As for employment conditions etc, Jeremy Corbyn has just said that employment deregulation is one of the things holding up the current Brexit talks.
I don't see how they can resolve that aspect- their positions are polarised.
I posted before that Some people continue to paint Brexit as some kind of revolution of the people for the people. A victory for the peasants. It really isn't.. If you look at the voting records of those who lead it especially on workers' rights..
Here are some quotes from those who led the campaign and still control the balance of power:
Boris Johnson
The weight of employment regulation is now back-breaking [really?]: the collective redundancies directive, the atypical workers directive, the working time directive and a thousand more.”
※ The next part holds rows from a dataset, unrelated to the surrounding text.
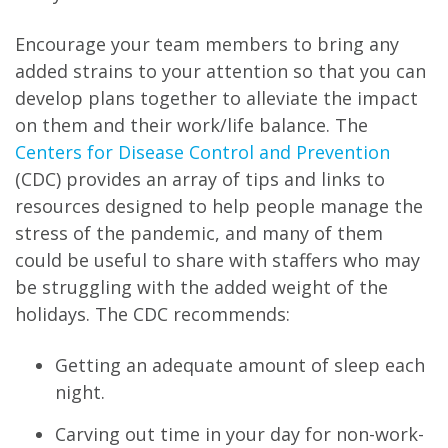
Encourage your team members to bring any
added strains to your attention so that you can
develop plans together to alleviate the impact
on them and their work/life balance. The
Centers for Disease Control and Prevention
(CDC) provides an array of tips and links to
resources designed to help people manage the
stress of the pandemic, and many of them
could be useful to share with staffers who may
be struggling with the added weight of the
holidays. The CDC recommends:
Getting an adequate amount of sleep each
night.
Carving out time in your day for non-work-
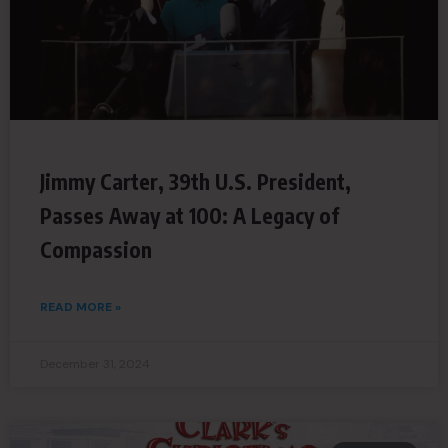
Jimmy Carter, 39th U.S. President,
Passes Away at 100: A Legacy of
Compassion
READ MORE »
December 31, 2024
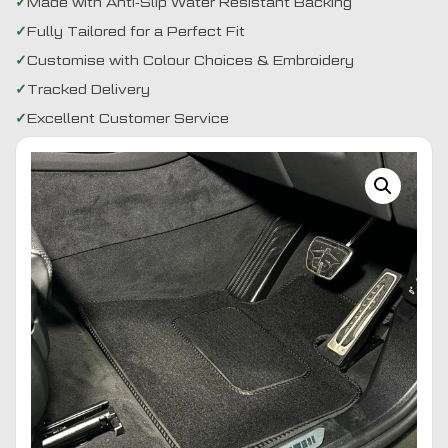
Made with Anti-Slip Water Resistant Backing
Fully Tailored for a Perfect Fit
Customise with Colour Choices & Embroidery
Tracked Delivery
Excellent Customer Service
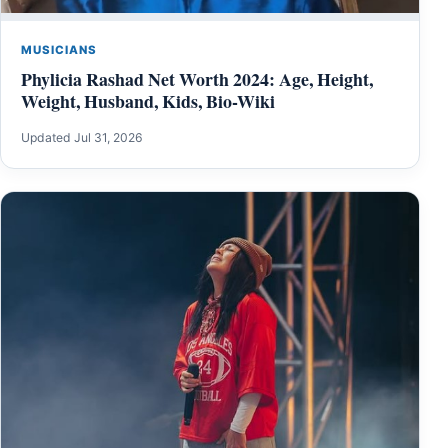
MUSICIANS
Phylicia Rashad Net Worth 2024: Age, Height,
Weight, Husband, Kids, Bio-Wiki
Updated Jul 31, 2026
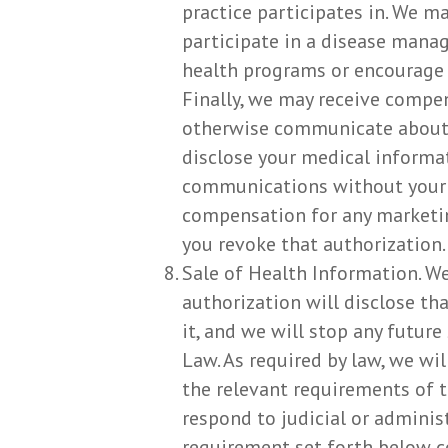
practice participates in. We m
participate in a disease mana
health programs or encourage 
Finally, we may receive compen
otherwise communicate about a 
disclose your medical informa
communications without your p
compensation for any marketing
you revoke that authorization.
Sale of Health Information. We
authorization will disclose th
it, and we will stop any futur
Law. As required by law, we wil
the relevant requirements of t
respond to judicial or adminis
requirement set forth below co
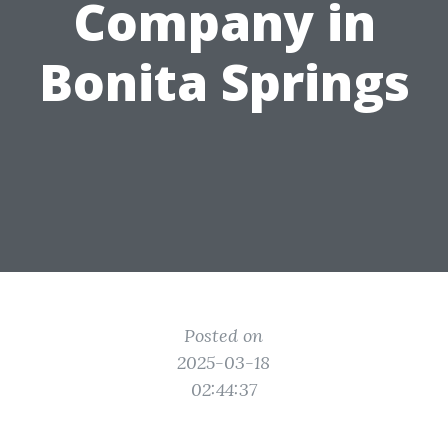
Company in
Bonita Springs
Posted on
2025-03-18
02:44:37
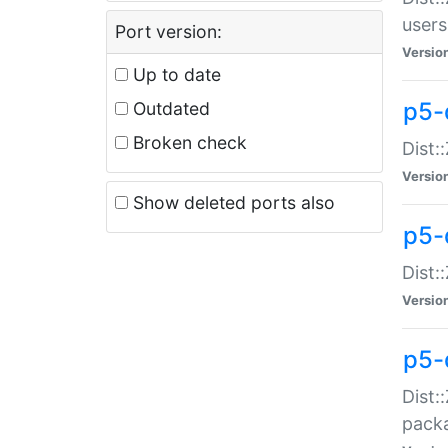
users
Port version:
Versio
Up to date
p5-
Outdated
Broken check
Dist:
Versio
Show deleted ports also
p5-
Dist:
Versio
p5-
Dist:
packa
Disgraced former defence secretary Liam Fox –still in charge of all our Trade
" It is too difficult to hire and fire and too expensive to take on new employees. (ha ha) It is intellectually unsustainable to believe that workplace rights should remain untouchable while output and employment are clearly cyclical.”
Priti Patel (Leave)
If we could just halve the EU social and employment legislation we could deliver a £4.3bn boost to the economy.”
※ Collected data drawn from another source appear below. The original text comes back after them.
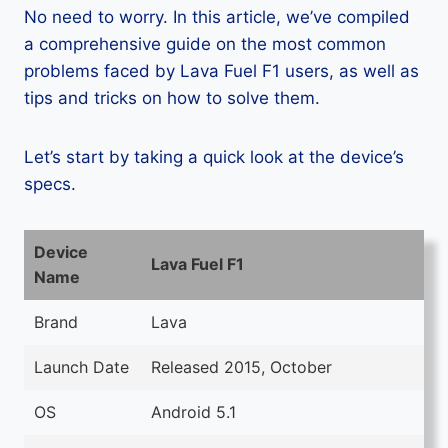
No need to worry. In this article, we’ve compiled
a comprehensive guide on the most common
problems faced by Lava Fuel F1 users, as well as
tips and tricks on how to solve them.
Let’s start by taking a quick look at the device’s
specs.
Device
Lava Fuel F1
Name
Brand
Lava
Launch Date
Released 2015, October
OS
Android 5.1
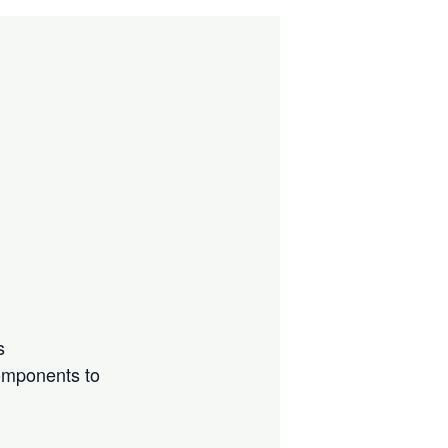
s
components to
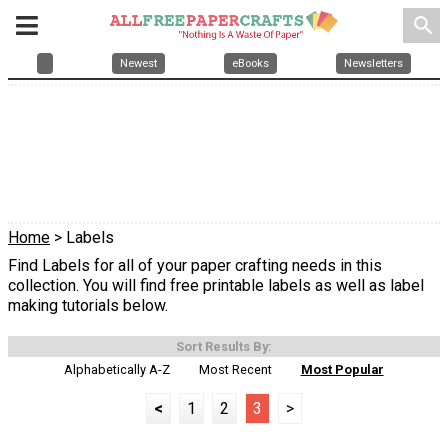
search
Newest
eBooks
Newsletters
Home
> Labels
Find Labels for all of your paper crafting needs in this
collection. You will find free printable labels as well as label
making tutorials below.
Sort Results By:
Alphabetically A-Z
Most Recent
Most Popular
<
1
2
3
>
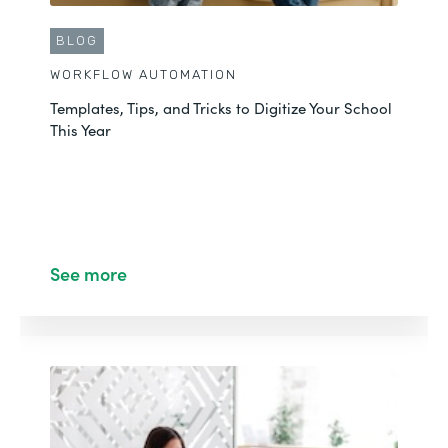
BLOG
WORKFLOW AUTOMATION
Templates, Tips, and Tricks to Digitize Your School
This Year
See more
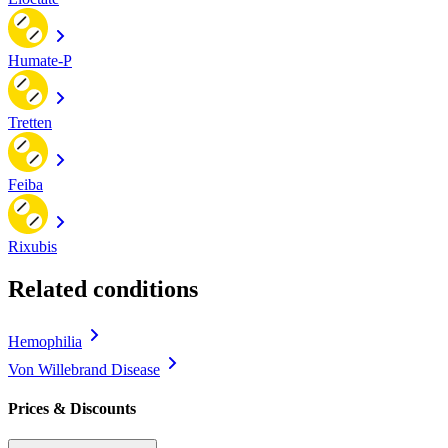
Humate-P
Tretten
Feiba
Rixubis
Related conditions
Hemophilia
Von Willebrand Disease
Prices & Discounts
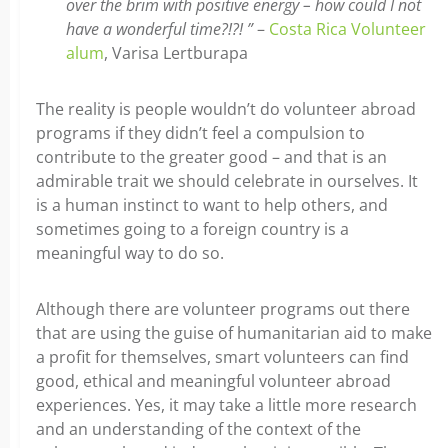
over the brim with positive energy – how could I not
have a wonderful time?!?! ”
–
Costa Rica Volunteer
alum
, Varisa Lertburapa
The reality is people wouldn’t do volunteer abroad
programs if they didn’t feel a compulsion to
contribute to the greater good – and that is an
admirable trait we should celebrate in ourselves. It
is a human instinct to want to help others, and
sometimes going to a foreign country is a
meaningful way to do so.
Although there are volunteer programs out there
that are using the guise of humanitarian aid to make
a profit for themselves, smart volunteers can find
good, ethical and meaningful volunteer abroad
experiences. Yes, it may take a little more research
and an understanding of the context of the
I'm not a Corbyn fan but at least he knows the government’s claim that they will leave workplace rights intact is nonsense. Voters believe that- he doesn't.
The Tory gov tried to block exercise of all employment rights by introducing extortionate employment tribunal fees -which were found to be unlawful.However the govt have said they will try a different fee regime.
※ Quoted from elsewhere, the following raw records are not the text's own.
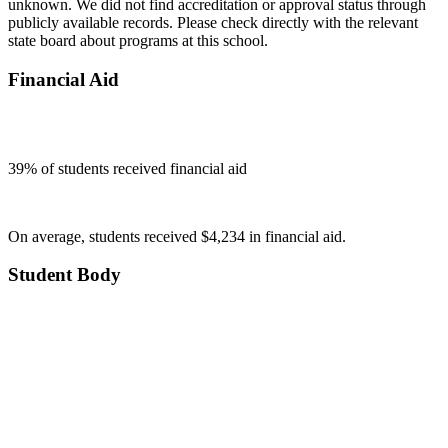
unknown. We did not find accreditation or approval status through
publicly available records. Please check directly with the relevant
state board about programs at this school.
Financial Aid
39
% of students received financial aid
On average, students received $4,234 in financial aid.
Student Body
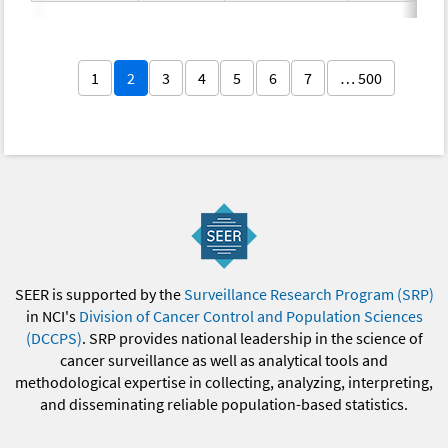
1
2
3
4
5
6
7
… 500
SEER is supported by the
Surveillance Research Program (SRP)
in NCI's
Division of Cancer Control and Population Sciences
(DCCPS)
. SRP provides national leadership in the science of
cancer surveillance as well as analytical tools and
methodological expertise in collecting, analyzing, interpreting,
and disseminating reliable population-based statistics.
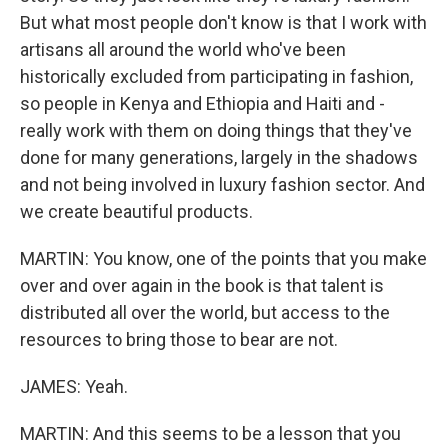
But what most people don't know is that I work with
artisans all around the world who've been
historically excluded from participating in fashion,
so people in Kenya and Ethiopia and Haiti and -
really work with them on doing things that they've
done for many generations, largely in the shadows
and not being involved in luxury fashion sector. And
we create beautiful products.
MARTIN: You know, one of the points that you make
over and over again in the book is that talent is
distributed all over the world, but access to the
resources to bring those to bear are not.
JAMES: Yeah.
MARTIN: And this seems to be a lesson that you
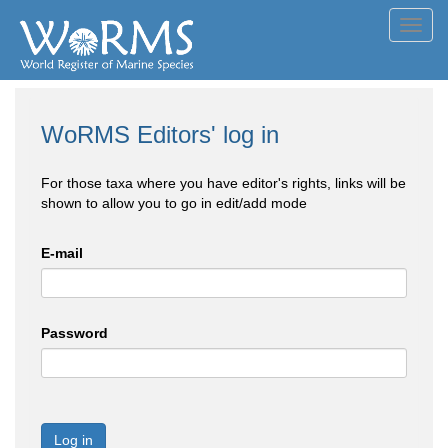
Toggl
navig
WoRMS Editors' log in
For those taxa where you have editor's rights, links will be
shown to allow you to go in edit/add mode
E-mail
Password
Log in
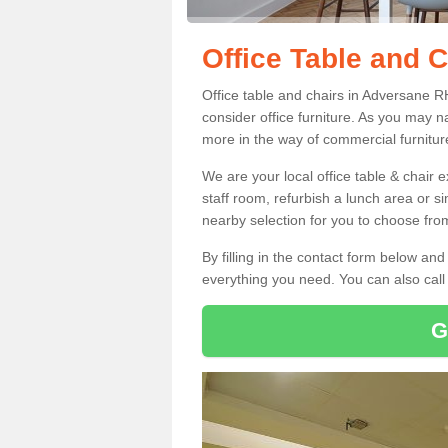
Office Table and 
Office table and chairs in Adversane 
consider office furniture. As you may n
more in the way of commercial furnitur
We are your local office table & chair 
staff room, refurbish a lunch area or s
nearby selection for you to choose from
By filling in the contact form below a
everything you need. You can also cal
G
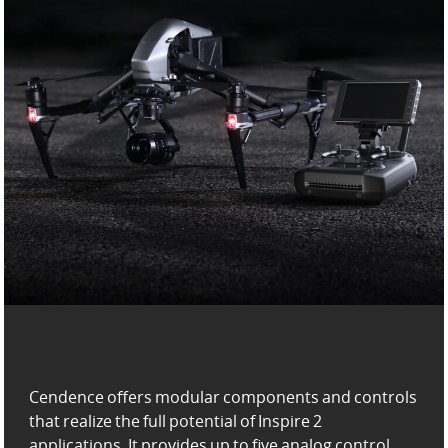
Cendence offers modular components and controls
that realize the full potential of Inspire 2
applications. It provides up to five analog control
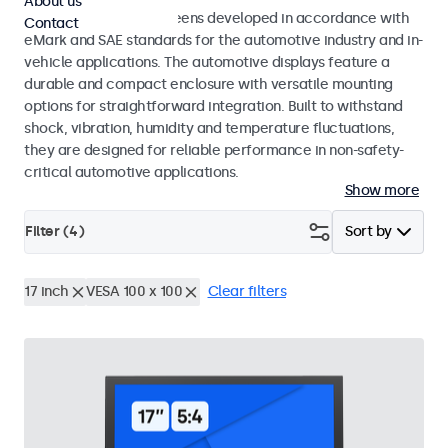
About us
Monitors and touchscreens developed in accordance with
Contact
eMark and SAE standards for the automotive industry and in-
vehicle applications. The automotive displays feature a
durable and compact enclosure with versatile mounting
options for straightforward integration. Built to withstand
shock, vibration, humidity and temperature fluctuations,
they are designed for reliable performance in non-safety-
critical automotive applications.
Show more
Filter (
4
)
Sort by
17 inch
VESA 100 x 100
Clear filters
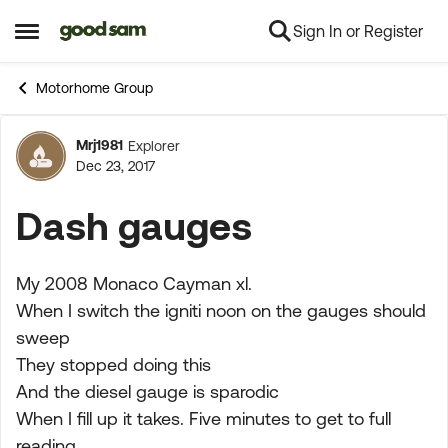
Sign In or Register
Skip to content
Open Side Menu
Motorhome Group
Mrj1981
Explorer
Forum Discussion
Dec 23, 2017
Dash gauges
My 2008 Monaco Cayman xl.
When I switch the igniti noon on the gauges should
sweep
They stopped doing this
And the diesel gauge is sparodic
When I fill up it takes. Five minutes to get to full
reading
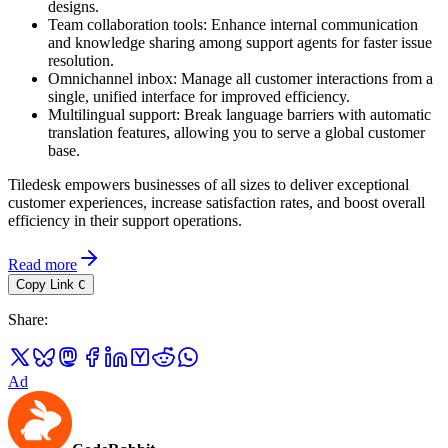
designs.
Team collaboration tools: Enhance internal communication
and knowledge sharing among support agents for faster issue
resolution.
Omnichannel inbox: Manage all customer interactions from a
single, unified interface for improved efficiency.
Multilingual support: Break language barriers with automatic
translation features, allowing you to serve a global customer
base.
Tiledesk empowers businesses of all sizes to deliver exceptional
customer experiences, increase satisfaction rates, and boost overall
efficiency in their support operations.
Read more
Copy Link
C
Share
:
Ad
The 'promise' to leave all employment rights in national legislation was nonsense as it is combined with power to vary or repeal laws without going through full parliamentary procedures (the Henry VIII powers).
Liam Fox is driven by deregulation of worker's rights.
Previous U.K. governments agreed (and helped draft) basic EU -wide laws to avoid low employee standards. The Basic EU minimums included basic maternity and paternity leave, working time, discrimination , safe working environments, redundancy rights, the right to paid holidays.
The Liam Fox vision of Brexit is to deregulate all this and put profit before peasants. He is still in control of trade and that's an agreed right wing Tory agenda. How can Corbyn and May possibly bridge their gap on this.